Where exactly on Pumpkinvine are  you catching these bass? I am looking for something to do during this quarantine. Is it more North towards Cartersville or more South towards Paulding? Is in on the West Fork portion? I would love to know all the specifics cause 3-4 lb spotted bass in a creek is incredible! Please reply ASAP because Pumpkinvine is so big, it can be overwhelming and its hard to know where to start.


----------



## Timbercrasher (Apr 9, 2020)

From my experience on pumpkinvine, your best bet for bass would either be on the paulding wma or at paulding meadows or other public land. Never trespass and always get permission for private land. I've fished both and was never surprised at the quality of fish. Pumpkinvine on the paulding wma has red eye and supposedly the dnr stocks rainbow trout in it. I've yet to find where they stock the fish for I have fished the Pumpkinvine everywhere on the paulding wma and haven't found them. Some folks are saying they stock them at bridges on private land. Some landowners allow this and allow people to fish there. I SERIOUSLY do not like that they do this. there's a few local places around paulding county and neighboring counties where they stock like this. My problem is that you are putting a public resource on private land. Even if all the locals know that farmer John up the road of the bridge doesn't care if people fish there, how is everyone else supposed to know that? I know of a secret fishing hole where literally just a few people on a road know about where the dnr stocks quiet a few rainbows each season. The creek is a feeder to the main creek that's listed on the stocking report. This particular spot is completely on private land. they dump them in at a bridge and there's no trespassing signs everywhere. I can only fish there because luckily my friend knows somebody who lives on the road who's buddy's with a land owner that owns land up to the bridge. this secret spot gets bi monthly stockings and is packed full of trout until the heat kills them. why? why is this spot stocked when no one can access it? Why are supposedly the trout stocked on private land on pumpkinvine creek? I have never seen or caught one out of pumpkinvine on public land (the paulding wma). sorry about the rant, but does anyone have an answer for this?


----------



## TBass89 (Jun 22, 2021)

I see that no one has posted on here in awhile, but I am a local looking to find some more good places to fish. I am interested in trying out pumpkinvine. Not sure where the best place for access is? Paulding meadows? Any information would be much appreciated! Thanks in advance.


----------



## feathersnantlers (Jun 23, 2021)

Check youtube for Pumpkinvine. Guy post on there about the Silver Comet trail fishing


----------



## Batjack (Jun 23, 2021)

feathersnantlers said:


> Check youtube for Pumpkinvine. Guy post on there about the Silver Comet trail fishing


Is that the same guy on here that does the Racoon Creek vids?


----------



## feathersnantlers (Jun 24, 2021)

Batjack said:


> Is that the same guy on here that does the Racoon Creek vids?
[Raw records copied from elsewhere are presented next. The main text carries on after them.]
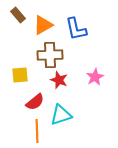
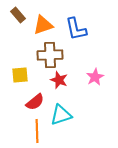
orange triangle: rotated 10 degrees clockwise
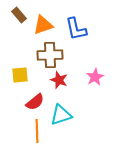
brown rectangle: moved 1 px right
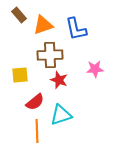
pink star: moved 8 px up; rotated 24 degrees clockwise
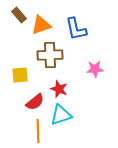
orange triangle: moved 2 px left
red star: moved 9 px down
orange line: moved 1 px right
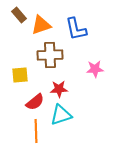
red star: rotated 24 degrees counterclockwise
orange line: moved 2 px left
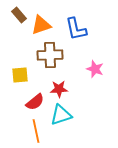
pink star: rotated 24 degrees clockwise
orange line: rotated 10 degrees counterclockwise
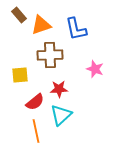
cyan triangle: rotated 25 degrees counterclockwise
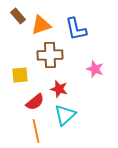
brown rectangle: moved 1 px left, 1 px down
red star: rotated 18 degrees clockwise
cyan triangle: moved 4 px right
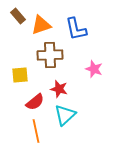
pink star: moved 1 px left
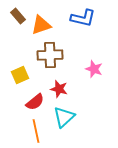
blue L-shape: moved 7 px right, 11 px up; rotated 65 degrees counterclockwise
yellow square: rotated 18 degrees counterclockwise
cyan triangle: moved 1 px left, 2 px down
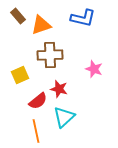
red semicircle: moved 3 px right, 1 px up
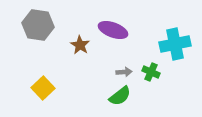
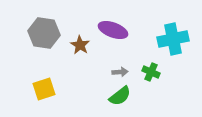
gray hexagon: moved 6 px right, 8 px down
cyan cross: moved 2 px left, 5 px up
gray arrow: moved 4 px left
yellow square: moved 1 px right, 1 px down; rotated 25 degrees clockwise
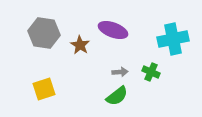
green semicircle: moved 3 px left
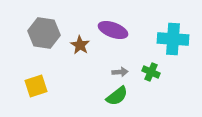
cyan cross: rotated 16 degrees clockwise
yellow square: moved 8 px left, 3 px up
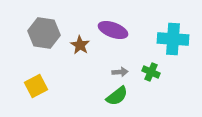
yellow square: rotated 10 degrees counterclockwise
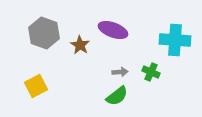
gray hexagon: rotated 12 degrees clockwise
cyan cross: moved 2 px right, 1 px down
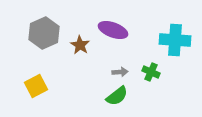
gray hexagon: rotated 16 degrees clockwise
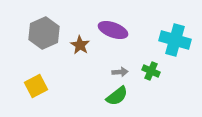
cyan cross: rotated 12 degrees clockwise
green cross: moved 1 px up
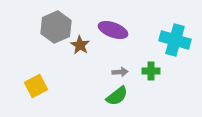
gray hexagon: moved 12 px right, 6 px up
green cross: rotated 24 degrees counterclockwise
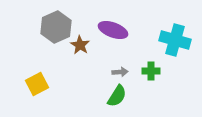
yellow square: moved 1 px right, 2 px up
green semicircle: rotated 20 degrees counterclockwise
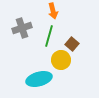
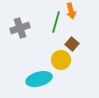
orange arrow: moved 18 px right
gray cross: moved 2 px left
green line: moved 7 px right, 14 px up
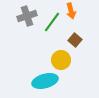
green line: moved 4 px left; rotated 20 degrees clockwise
gray cross: moved 7 px right, 12 px up
brown square: moved 3 px right, 4 px up
cyan ellipse: moved 6 px right, 2 px down
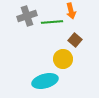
green line: rotated 50 degrees clockwise
yellow circle: moved 2 px right, 1 px up
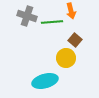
gray cross: rotated 36 degrees clockwise
yellow circle: moved 3 px right, 1 px up
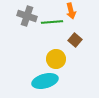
yellow circle: moved 10 px left, 1 px down
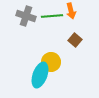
gray cross: moved 1 px left
green line: moved 6 px up
yellow circle: moved 5 px left, 3 px down
cyan ellipse: moved 5 px left, 6 px up; rotated 55 degrees counterclockwise
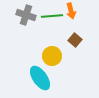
gray cross: moved 1 px up
yellow circle: moved 1 px right, 6 px up
cyan ellipse: moved 3 px down; rotated 55 degrees counterclockwise
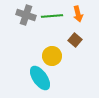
orange arrow: moved 7 px right, 3 px down
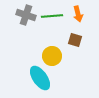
brown square: rotated 24 degrees counterclockwise
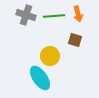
green line: moved 2 px right
yellow circle: moved 2 px left
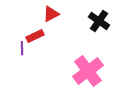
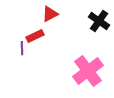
red triangle: moved 1 px left
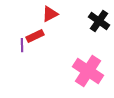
purple line: moved 3 px up
pink cross: rotated 20 degrees counterclockwise
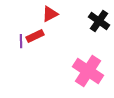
purple line: moved 1 px left, 4 px up
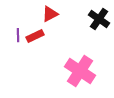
black cross: moved 2 px up
purple line: moved 3 px left, 6 px up
pink cross: moved 8 px left
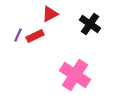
black cross: moved 9 px left, 5 px down
purple line: rotated 24 degrees clockwise
pink cross: moved 5 px left, 4 px down
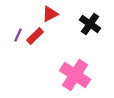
red rectangle: rotated 18 degrees counterclockwise
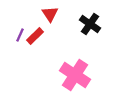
red triangle: rotated 36 degrees counterclockwise
purple line: moved 2 px right
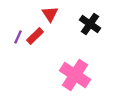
purple line: moved 2 px left, 2 px down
I don't know, I as just googling Pumpinvine and Racoon for trout spots and saw the vids


----------



## Dupree (Jun 30, 2021)

TBass89 said:


> Ended up fishing from the Paulding Meadows area caught a bunch of small sunfish. Had fun but still curious if anyone else may have info on good access points or any other good creeks in Paulding? Thanks ahead of time for any info. See picture below alot of those nothing worth bragging about was hoping to get into some spots or smallmouth.View attachment 1088357


You won’t catch any smallmouth in there. Hopefully you don’t catch any spots.


----------



## TBass89 (Jun 30, 2021)

Dupree said:


> You won’t catch any smallmouth in there. Hopefully you don’t catch any spots.[/QUO
> 
> 
> Dupree said:
> ...


----------



## Dupree (Jun 30, 2021)

It’s a sad day when spots get caught way upstream from the etowah. Spots ruin the native ecosystem.


----------